▶ **Brief**: The word to look for is "право". Report every line of the entries below that has it.

╭─ Data shown

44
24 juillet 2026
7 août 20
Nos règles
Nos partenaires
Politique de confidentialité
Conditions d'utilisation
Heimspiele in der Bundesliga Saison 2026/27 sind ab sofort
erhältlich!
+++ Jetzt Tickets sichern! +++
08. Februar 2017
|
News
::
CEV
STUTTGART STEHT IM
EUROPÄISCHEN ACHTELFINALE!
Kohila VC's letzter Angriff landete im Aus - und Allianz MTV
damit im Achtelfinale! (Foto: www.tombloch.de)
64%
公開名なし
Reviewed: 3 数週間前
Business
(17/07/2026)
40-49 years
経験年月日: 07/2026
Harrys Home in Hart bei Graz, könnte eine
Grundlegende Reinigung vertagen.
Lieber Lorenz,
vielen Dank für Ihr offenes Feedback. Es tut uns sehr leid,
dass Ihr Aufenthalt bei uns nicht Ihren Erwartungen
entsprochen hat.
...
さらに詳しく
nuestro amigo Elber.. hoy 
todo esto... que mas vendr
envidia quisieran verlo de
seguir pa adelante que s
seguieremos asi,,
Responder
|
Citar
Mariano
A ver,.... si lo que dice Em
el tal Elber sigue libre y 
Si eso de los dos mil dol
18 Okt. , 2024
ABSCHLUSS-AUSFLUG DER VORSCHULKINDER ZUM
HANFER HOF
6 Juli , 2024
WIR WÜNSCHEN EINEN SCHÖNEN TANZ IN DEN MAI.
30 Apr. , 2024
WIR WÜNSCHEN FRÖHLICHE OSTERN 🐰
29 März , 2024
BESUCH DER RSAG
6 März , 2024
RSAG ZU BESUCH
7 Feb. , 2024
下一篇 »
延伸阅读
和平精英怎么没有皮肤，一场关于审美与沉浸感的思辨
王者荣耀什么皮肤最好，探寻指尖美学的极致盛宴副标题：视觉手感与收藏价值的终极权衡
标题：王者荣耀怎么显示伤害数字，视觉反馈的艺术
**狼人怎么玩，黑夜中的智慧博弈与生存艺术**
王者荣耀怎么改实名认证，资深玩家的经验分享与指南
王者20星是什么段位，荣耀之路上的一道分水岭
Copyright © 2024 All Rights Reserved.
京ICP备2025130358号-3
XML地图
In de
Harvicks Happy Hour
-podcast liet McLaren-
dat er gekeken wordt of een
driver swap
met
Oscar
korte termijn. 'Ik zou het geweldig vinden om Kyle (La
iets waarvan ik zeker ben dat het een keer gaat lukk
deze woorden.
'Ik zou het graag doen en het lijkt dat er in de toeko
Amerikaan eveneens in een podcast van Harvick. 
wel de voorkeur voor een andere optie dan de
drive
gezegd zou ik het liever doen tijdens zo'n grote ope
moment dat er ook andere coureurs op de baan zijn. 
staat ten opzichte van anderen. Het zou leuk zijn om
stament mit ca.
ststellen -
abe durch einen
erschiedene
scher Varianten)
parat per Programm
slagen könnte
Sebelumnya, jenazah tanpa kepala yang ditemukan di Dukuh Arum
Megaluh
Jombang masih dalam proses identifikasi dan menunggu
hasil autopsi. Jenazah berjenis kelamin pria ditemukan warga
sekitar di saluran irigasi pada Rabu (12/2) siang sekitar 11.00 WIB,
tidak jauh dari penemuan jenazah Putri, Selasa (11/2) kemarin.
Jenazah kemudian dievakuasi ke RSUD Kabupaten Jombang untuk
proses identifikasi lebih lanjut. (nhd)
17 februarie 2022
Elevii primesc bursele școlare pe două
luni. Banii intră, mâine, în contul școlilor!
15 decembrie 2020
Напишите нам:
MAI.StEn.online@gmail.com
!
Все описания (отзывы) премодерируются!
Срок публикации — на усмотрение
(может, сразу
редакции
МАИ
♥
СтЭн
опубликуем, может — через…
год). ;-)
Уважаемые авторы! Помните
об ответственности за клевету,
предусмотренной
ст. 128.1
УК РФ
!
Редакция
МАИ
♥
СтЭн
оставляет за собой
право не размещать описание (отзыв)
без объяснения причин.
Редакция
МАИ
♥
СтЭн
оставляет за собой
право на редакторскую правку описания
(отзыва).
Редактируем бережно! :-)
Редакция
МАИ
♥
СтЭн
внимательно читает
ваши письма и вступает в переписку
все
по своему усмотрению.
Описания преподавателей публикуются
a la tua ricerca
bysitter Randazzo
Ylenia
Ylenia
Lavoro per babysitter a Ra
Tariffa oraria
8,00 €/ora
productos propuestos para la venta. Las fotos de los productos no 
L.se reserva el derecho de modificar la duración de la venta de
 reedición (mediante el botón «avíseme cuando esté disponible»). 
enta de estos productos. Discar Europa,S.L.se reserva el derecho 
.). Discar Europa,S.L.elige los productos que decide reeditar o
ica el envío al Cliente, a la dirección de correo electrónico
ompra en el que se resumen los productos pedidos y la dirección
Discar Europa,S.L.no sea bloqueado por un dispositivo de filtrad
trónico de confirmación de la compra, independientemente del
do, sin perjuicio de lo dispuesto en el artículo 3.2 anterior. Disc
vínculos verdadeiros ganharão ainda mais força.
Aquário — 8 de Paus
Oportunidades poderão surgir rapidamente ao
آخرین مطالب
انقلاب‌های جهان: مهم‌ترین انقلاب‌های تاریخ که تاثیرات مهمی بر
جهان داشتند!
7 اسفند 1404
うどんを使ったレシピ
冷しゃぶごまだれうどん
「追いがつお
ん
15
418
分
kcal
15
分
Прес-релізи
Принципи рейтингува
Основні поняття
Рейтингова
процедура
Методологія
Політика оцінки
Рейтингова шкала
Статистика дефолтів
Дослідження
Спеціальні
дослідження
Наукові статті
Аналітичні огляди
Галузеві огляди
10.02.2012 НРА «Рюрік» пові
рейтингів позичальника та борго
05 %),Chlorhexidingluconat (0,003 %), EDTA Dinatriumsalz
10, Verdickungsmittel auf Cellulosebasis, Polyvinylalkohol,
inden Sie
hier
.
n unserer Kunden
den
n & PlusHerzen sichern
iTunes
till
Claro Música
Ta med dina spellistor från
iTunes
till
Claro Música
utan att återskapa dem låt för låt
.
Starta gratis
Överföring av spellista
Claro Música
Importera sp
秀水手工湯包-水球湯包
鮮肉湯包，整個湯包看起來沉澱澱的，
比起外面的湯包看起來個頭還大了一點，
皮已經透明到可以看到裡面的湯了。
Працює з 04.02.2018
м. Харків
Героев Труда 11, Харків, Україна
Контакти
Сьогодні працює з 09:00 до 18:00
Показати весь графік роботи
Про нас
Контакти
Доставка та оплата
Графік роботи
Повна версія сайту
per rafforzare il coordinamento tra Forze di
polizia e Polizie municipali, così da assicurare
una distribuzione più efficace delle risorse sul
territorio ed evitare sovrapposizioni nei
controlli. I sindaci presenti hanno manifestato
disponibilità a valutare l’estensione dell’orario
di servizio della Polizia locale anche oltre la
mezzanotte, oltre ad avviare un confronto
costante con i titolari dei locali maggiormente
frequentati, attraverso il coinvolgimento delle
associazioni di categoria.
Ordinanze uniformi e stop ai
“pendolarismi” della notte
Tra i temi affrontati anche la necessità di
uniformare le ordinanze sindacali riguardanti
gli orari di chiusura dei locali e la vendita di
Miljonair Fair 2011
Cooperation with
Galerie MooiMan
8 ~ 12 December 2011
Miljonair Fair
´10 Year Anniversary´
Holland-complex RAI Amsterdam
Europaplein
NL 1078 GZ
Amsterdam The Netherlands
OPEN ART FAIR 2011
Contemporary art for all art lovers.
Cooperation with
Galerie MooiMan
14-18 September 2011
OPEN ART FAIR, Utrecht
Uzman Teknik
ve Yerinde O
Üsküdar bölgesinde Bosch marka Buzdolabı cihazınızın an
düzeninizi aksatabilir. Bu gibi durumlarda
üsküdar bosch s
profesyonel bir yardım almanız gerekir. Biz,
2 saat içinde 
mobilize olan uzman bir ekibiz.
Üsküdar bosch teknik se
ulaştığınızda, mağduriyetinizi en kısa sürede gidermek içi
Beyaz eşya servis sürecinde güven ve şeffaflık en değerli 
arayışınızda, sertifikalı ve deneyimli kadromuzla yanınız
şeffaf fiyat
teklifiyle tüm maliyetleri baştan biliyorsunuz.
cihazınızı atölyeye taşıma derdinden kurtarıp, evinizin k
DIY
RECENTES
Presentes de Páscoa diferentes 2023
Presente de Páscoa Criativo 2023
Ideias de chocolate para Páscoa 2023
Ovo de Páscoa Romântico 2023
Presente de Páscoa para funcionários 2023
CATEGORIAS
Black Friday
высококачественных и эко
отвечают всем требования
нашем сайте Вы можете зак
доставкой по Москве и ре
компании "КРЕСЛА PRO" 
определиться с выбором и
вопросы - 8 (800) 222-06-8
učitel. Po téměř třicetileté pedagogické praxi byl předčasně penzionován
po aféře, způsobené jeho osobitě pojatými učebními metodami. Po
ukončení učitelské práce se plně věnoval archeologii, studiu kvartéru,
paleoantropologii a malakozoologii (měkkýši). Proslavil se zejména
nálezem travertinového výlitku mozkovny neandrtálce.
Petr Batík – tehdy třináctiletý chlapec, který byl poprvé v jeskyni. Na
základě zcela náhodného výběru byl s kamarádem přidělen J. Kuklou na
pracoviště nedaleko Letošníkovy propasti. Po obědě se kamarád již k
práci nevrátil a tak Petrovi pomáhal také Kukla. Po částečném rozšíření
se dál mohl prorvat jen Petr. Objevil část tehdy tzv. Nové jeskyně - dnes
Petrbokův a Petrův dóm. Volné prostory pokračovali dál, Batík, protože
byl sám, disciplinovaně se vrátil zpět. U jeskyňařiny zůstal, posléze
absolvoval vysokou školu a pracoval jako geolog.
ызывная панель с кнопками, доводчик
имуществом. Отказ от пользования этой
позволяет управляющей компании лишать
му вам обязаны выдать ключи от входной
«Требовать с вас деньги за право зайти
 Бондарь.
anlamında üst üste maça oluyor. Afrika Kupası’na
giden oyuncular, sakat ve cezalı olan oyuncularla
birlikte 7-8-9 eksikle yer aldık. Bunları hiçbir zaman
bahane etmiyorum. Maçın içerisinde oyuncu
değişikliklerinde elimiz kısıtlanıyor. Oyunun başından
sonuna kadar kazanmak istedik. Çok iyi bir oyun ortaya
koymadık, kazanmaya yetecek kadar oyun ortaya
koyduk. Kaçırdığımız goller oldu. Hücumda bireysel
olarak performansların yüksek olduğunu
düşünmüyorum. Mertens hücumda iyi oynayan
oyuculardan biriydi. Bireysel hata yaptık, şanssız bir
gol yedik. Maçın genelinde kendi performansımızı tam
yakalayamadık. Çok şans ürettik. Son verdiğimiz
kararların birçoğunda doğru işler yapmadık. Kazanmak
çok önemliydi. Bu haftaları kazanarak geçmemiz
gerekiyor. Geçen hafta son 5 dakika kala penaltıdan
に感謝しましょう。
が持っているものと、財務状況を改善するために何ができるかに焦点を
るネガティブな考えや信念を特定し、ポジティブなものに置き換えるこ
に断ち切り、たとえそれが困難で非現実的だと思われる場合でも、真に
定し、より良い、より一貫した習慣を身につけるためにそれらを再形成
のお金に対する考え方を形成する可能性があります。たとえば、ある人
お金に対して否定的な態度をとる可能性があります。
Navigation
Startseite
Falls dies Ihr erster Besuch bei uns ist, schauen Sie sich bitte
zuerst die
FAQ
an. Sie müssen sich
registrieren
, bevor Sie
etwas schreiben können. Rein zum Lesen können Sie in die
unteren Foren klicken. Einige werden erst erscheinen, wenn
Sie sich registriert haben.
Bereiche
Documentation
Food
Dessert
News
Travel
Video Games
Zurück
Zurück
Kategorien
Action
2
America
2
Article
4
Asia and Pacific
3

╰─

▶ **Answer to this exercise**:
право не размещать описание (отзыв)
право на редакторскую правку описания
«Требовать с вас деньги за право зайти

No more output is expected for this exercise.